The last is set to Nocturne in E flat major, Op. 9, No. 2. This duet depicts a couple that is about to break up. Jowitt described, "Their dancing is full of passion and artifice; they’re being melodramatic for each other… One minute they are involved in flashy, tempestuous lifts; the next minute one of them rushes offstage." New York Timess dance critic Jack Anderson wrote, "Life for them was an eternal cycle of quarrels and reconciliations. However, one suspected that, if they could not always live peacefully together, they could not bear to live long apart." At the end of this pas de deux, the two look at each other, the woman then sinks to the floor as she gently touches the man. He picks her up to a high lift, then as Jowitt described, "drops her into his arms, and carries her away."

At the end of the ballet, all three couples briefly appear on stage together, before leaving for their separate ways, with the men lifting their partners off stage.

==Original cast==
The original cast consisted of:

- Kay Mazzo
- Violette Verdy
- Patricia McBride
- Anthony Blum
- Peter Martins
- Francisco Moncion

==Production==
Robbins began choreographing In the Night in late September 1969. several months after the premiere of his last Chopin ballet, Dances at a Gathering, although he went on vacation in November. In the Night is a followup to Dances at a Gathering, which McBride described as "a continuation in the same vein." Robbins intended McBride's role for Melissa Hayden, who withdrew from the ballet. Moncion, who had been dancing with the New York City Ballet since 1946 (with the company's forerunner Ballet Society), had stopped dancing virtuosic and intense roles, so in In the Night, Robbins' made use of his charisma.
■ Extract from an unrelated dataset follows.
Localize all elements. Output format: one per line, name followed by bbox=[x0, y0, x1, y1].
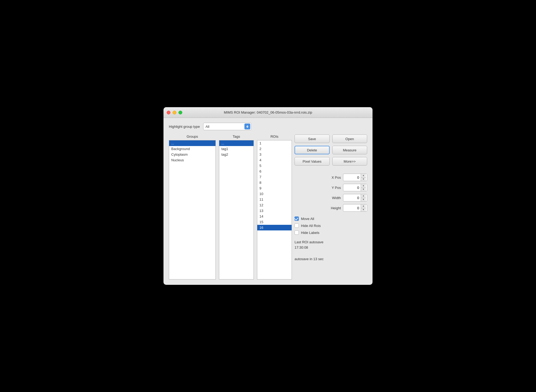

The original costumes were designed by fashion illustrator Joe Eula, but were subsequently replaced by attires by The Royal Ballet artistic director Anthony Dowell. In the ballet, women are dressed in long tulle dresses, and the men in waistcoats.

==Performances==
In the Night premiered on January 29, 1970 at the New York State Theater. George Balanchine did not like In the Night, as Jowitt put it, "he couldn't bear to see one abasing herself before a man." Despite positive reviews from the premiere, the New York City Ballet did not revive the ballet the following year. In a letter to the company's co-founder Lincoln Kirstein, Robbins wrote that he was shocked "because no one had informed me that you both felt it was unworthy." Thenceforth, the ballet was revived by the New York City Ballet regularly.
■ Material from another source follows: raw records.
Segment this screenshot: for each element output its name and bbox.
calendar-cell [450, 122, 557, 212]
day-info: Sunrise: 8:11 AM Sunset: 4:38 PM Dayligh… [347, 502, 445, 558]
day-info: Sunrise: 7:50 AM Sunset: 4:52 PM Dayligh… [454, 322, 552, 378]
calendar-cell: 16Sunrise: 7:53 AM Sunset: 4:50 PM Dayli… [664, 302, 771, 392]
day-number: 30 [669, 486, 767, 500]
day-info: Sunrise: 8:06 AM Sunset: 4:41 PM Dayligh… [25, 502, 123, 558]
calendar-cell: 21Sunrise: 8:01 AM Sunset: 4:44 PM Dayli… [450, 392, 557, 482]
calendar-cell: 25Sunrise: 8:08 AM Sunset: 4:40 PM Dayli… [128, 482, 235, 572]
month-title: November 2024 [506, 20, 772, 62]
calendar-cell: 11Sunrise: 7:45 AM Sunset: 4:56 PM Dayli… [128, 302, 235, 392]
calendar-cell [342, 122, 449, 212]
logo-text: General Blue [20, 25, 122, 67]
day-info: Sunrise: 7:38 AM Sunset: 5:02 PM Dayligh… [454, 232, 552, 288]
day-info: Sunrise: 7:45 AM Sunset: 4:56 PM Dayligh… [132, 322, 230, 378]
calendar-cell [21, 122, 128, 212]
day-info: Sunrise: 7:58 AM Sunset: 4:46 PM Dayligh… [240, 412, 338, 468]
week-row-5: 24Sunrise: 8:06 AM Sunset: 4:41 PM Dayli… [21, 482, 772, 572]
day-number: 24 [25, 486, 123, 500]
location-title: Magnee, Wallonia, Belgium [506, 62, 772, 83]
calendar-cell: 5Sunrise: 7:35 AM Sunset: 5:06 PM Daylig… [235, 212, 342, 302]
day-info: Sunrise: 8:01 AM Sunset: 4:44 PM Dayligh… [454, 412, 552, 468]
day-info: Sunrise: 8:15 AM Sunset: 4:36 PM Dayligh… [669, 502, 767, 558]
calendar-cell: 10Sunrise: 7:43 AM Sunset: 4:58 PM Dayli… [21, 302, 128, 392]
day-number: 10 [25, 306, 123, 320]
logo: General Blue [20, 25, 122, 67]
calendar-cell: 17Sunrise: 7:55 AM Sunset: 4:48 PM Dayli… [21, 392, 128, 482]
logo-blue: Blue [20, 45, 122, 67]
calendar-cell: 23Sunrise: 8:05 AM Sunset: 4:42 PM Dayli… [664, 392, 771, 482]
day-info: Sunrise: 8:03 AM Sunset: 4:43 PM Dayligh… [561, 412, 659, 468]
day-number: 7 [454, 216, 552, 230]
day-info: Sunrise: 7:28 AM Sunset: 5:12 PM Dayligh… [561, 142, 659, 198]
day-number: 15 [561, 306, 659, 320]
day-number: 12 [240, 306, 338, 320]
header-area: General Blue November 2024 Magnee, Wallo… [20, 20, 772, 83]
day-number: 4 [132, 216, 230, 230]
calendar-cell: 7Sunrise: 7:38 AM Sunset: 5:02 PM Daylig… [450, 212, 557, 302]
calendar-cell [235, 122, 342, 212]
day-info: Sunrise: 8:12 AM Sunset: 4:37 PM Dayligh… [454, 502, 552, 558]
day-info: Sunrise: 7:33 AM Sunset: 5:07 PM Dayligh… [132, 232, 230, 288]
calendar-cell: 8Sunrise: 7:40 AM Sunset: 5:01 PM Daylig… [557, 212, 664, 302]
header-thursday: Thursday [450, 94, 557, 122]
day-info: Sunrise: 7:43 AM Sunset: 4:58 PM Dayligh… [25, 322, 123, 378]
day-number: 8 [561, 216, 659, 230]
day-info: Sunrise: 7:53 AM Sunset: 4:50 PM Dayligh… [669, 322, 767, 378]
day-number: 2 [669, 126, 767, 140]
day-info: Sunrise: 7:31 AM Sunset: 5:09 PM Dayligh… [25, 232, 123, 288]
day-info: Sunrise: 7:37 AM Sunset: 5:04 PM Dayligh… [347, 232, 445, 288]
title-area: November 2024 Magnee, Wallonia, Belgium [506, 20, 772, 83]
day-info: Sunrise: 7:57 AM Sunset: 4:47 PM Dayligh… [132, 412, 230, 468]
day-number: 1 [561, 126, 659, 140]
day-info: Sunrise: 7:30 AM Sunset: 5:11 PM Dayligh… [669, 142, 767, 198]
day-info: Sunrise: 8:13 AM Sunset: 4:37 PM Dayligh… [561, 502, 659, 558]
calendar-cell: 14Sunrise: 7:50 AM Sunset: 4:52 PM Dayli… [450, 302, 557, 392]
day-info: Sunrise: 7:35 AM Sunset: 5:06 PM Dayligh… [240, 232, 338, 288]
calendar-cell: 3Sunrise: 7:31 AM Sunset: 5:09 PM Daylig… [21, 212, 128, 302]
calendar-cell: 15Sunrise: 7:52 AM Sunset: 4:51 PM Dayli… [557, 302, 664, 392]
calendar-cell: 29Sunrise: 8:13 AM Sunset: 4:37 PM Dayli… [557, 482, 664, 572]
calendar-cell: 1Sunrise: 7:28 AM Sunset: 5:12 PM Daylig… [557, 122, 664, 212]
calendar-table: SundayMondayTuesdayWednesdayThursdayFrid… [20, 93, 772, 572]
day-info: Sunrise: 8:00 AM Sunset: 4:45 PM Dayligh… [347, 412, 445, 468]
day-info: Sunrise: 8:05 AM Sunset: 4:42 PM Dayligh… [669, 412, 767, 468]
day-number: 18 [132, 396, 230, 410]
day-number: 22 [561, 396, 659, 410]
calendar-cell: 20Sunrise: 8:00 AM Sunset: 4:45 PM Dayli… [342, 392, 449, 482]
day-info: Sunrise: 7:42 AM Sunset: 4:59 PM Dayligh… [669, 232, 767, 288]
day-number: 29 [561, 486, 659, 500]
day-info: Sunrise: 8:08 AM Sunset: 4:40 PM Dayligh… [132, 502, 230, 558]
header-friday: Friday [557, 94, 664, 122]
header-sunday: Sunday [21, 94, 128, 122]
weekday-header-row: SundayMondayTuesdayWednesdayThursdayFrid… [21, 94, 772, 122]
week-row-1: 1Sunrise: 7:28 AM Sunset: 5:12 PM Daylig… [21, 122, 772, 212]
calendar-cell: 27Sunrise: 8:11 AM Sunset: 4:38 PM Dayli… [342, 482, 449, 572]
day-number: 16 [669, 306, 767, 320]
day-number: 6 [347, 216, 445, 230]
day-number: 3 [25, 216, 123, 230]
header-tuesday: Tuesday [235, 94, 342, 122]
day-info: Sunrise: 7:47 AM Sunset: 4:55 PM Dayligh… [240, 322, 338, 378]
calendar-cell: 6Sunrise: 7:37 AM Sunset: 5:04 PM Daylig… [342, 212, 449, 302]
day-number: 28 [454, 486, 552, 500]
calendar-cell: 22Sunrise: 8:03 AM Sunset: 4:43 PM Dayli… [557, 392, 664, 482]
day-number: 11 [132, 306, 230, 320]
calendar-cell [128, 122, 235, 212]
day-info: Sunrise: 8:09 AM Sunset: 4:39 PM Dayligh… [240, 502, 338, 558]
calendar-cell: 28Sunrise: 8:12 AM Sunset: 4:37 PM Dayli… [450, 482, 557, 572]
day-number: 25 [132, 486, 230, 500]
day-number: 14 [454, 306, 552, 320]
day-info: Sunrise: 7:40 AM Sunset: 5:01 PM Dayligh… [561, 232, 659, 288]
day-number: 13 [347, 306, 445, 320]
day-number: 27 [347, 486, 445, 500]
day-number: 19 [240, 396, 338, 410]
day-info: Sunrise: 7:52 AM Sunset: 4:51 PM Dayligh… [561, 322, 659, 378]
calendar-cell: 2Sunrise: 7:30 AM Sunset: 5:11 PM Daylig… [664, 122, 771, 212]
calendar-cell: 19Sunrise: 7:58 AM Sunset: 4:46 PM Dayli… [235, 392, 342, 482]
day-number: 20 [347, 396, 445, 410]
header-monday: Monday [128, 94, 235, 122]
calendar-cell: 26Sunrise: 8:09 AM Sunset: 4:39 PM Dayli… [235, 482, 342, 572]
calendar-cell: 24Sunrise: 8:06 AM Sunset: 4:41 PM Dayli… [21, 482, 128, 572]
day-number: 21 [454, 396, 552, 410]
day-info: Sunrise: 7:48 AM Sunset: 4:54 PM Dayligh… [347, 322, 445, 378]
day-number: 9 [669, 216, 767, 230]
The ballet had also been revived by Paris Opera Ballet, The Royal Ballet and San Francisco Ballet. At New York City Ballet's "A Festival of Jerome Robbins's Ballets," held in 1990, six dancers from the Paris Opera Ballet were invited to dance In the Night in New York. In March 1999, eight months after Robbins died, Paris Opera Ballet performed In the Night at a Robbins tribute gala. In the Night was included in New York City Ballet's Robbins centenary celebration.